## Supplied data
══════

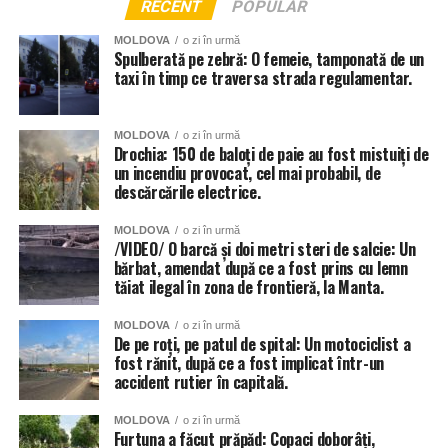
RECENT
POPULAR
MOLDOVA
o zi în urmă
Spulberată pe zebră: O femeie, tamponată de un
taxi în timp ce traversa strada regulamentar.
MOLDOVA
o zi în urmă
Drochia: 150 de baloți de paie au fost mistuiți de
un incendiu provocat, cel mai probabil, de
descărcările electrice.
MOLDOVA
o zi în urmă
/VIDEO/ O barcă și doi metri steri de salcie: Un
bărbat, amendat după ce a fost prins cu lemn
tăiat ilegal în zona de frontieră, la Manta.
MOLDOVA
o zi în urmă
De pe roți, pe patul de spital: Un motociclist a
fost rănit, după ce a fost implicat într-un
accident rutier în capitală.
MOLDOVA
o zi în urmă
Furtuna a făcut prăpăd: Copaci doborâți,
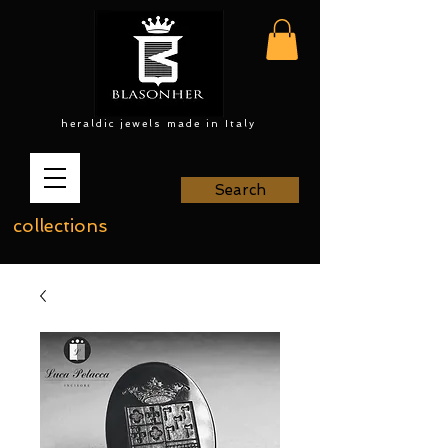
heraldic jewels made in Italy
Search
collections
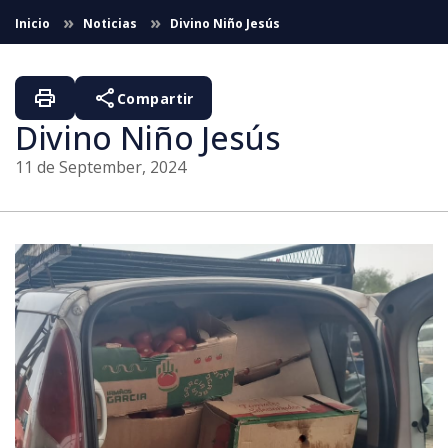
Skip to Main Content
Inicio
Noticias
Divino Niño Jesús
print
share
Compartir
Divino Niño Jesús
11 de September, 2024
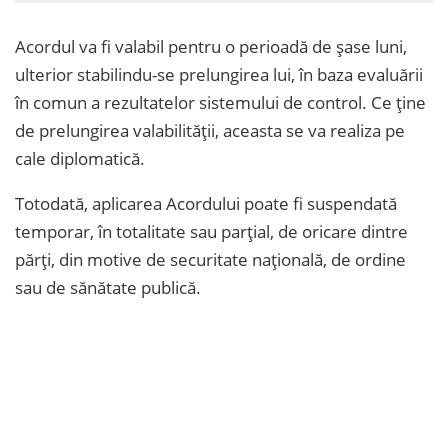
Acordul va fi valabil pentru o perioadă de șase luni,
ulterior stabilindu-se prelungirea lui, în baza evaluării
în comun a rezultatelor sistemului de control. Ce ține
de prelungirea valabilității, aceasta se va realiza pe
cale diplomatică.
Totodată, aplicarea Acordului poate fi suspendată
temporar, în totalitate sau parțial, de oricare dintre
părți, din motive de securitate națională, de ordine
sau de sănătate publică.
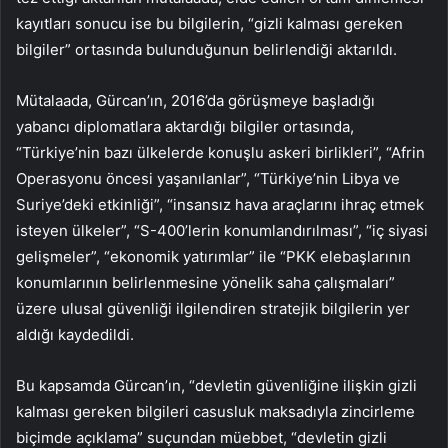
kayıtları sonucu ise bu bilgilerin, “gizli kalması gereken
bilgiler” ortasında bulunduğunun belirlendiği aktarıldı.
Mütalaada, Gürcan’ın, 2016’da görüşmeye başladığı
yabancı diplomatlara aktardığı bilgiler ortasında,
“Türkiye’nin bazı ülkelerde konuşlu askeri birlikleri”, “Afrin
Operasyonu öncesi yaşanılanlar”, “Türkiye’nin Libya ve
Suriye’deki etkinliği”, “insansız hava araçlarını ihraç etmek
isteyen ülkeler”, “S-400’lerin konumlandırılması”, “iç siyasi
gelişmeler”, “ekonomik yatırımlar” ile “PKK elebaşlarının
konumlarının belirlenmesine yönelik saha çalışmaları”
üzere ulusal güvenliği ilgilendiren stratejik bilgilerin yer
aldığı kaydedildi.
Bu kapsamda Gürcan’ın, “devletin güvenliğine ilişkin gizli
kalması gereken bilgileri casusluk maksadıyla zincirleme
biçimde açıklama” suçundan müebbet, “devletin gizli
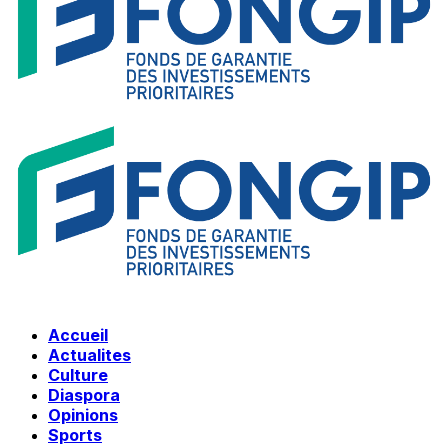
Accueil
Actualites
Culture
Diaspora
Opinions
Sports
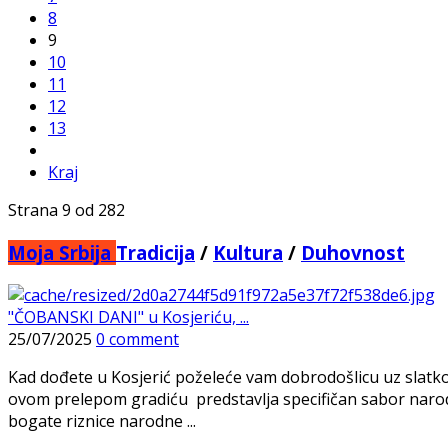
8
9
10
11
12
13
Kraj
Strana 9 od 282
Moja Srbija
Tradicija
/
Kultura
/
Duhovnost
"ČOBANSKI DANI" u Kosjeriću, ...
25/07/2025
0 comment
Kad dođete u Kosjerić poželeće vam dobrodošlicu uz slatko 
ovom prelepom gradiću predstavlja specifičan sabor narodno
bogate riznice narodne ...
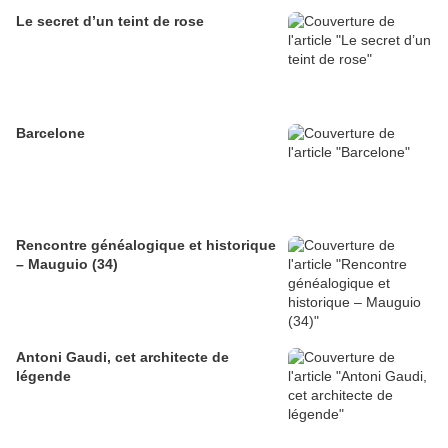
Le secret d’un teint de rose
Barcelone
Rencontre généalogique et historique
– Mauguio (34)
Antoni Gaudi, cet architecte de
légende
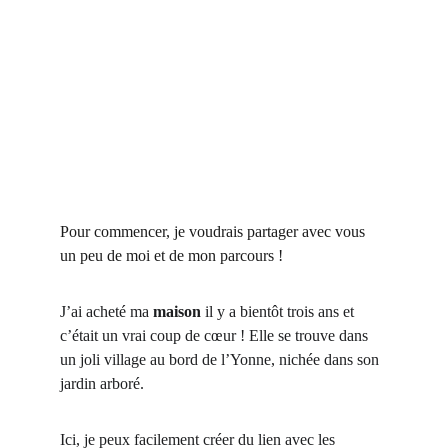
Pour commencer, je voudrais partager avec vous 
un peu de moi et de mon parcours !
J’ai acheté ma 
maison
 il y a bientôt trois ans et 
c’était un vrai coup de cœur ! Elle se trouve dans 
un joli village au bord de l’Yonne, nichée dans son 
jardin arboré.
Ici, je peux facilement créer du lien avec les 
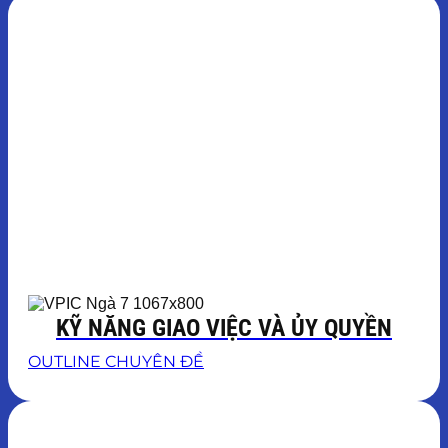
KỸ NĂNG GIAO VIỆC VÀ ỦY QUYỀN
OUTLINE CHUYÊN ĐỀ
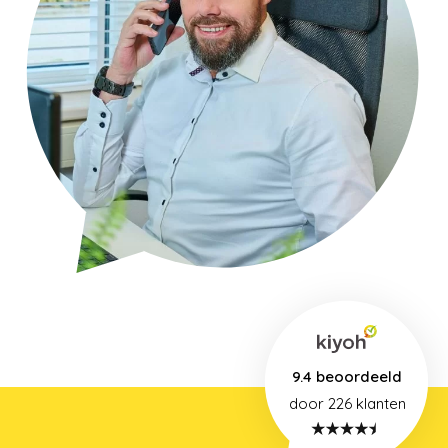
9.4 beoordeeld
door 226
klanten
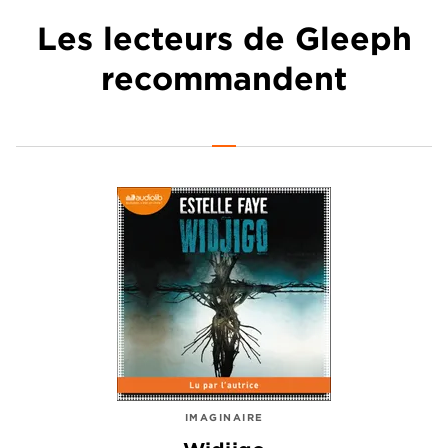
Les lecteurs de Gleeph
recommandent
IMAGINAIRE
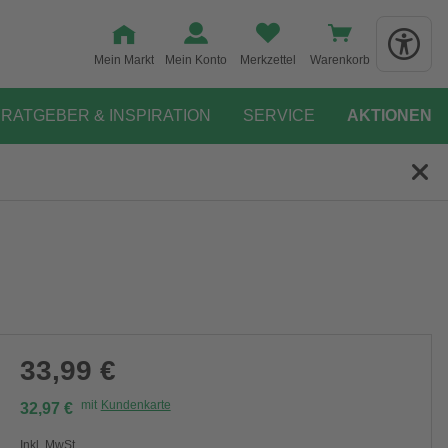
Mein Markt
Mein Konto
Merkzettel
Warenkorb
RATGEBER & INSPIRATION
SERVICE
AKTIONEN
33,99 €
mit
Kundenkarte
32,97 €
Inkl. MwSt.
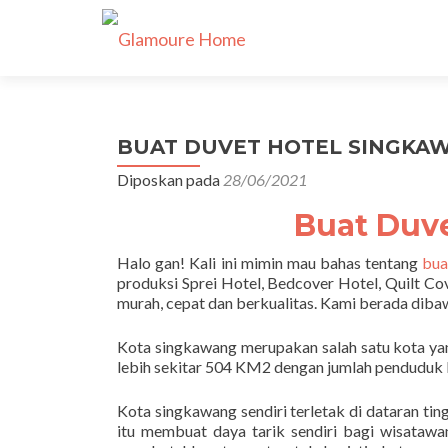
BUAT DUVET HOTEL SINGKAWA
Diposkan pada
28/06/2021
Buat Duv
Halo gan! Kali ini mimin mau bahas tentang
bua
produksi Sprei Hotel, Bedcover Hotel, Quilt Co
murah, cepat dan berkualitas. Kami berada dib
Kota singkawang merupakan salah satu kota yang
lebih sekitar 504 KM2 dengan jumlah penduduk k
Kota singkawang sendiri terletak di dataran ti
itu membuat daya tarik sendiri bagi wisatawa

══════

## Task to carry out
Please state how many lines of the listing contain the string "avec". Give only that number.

## Response
2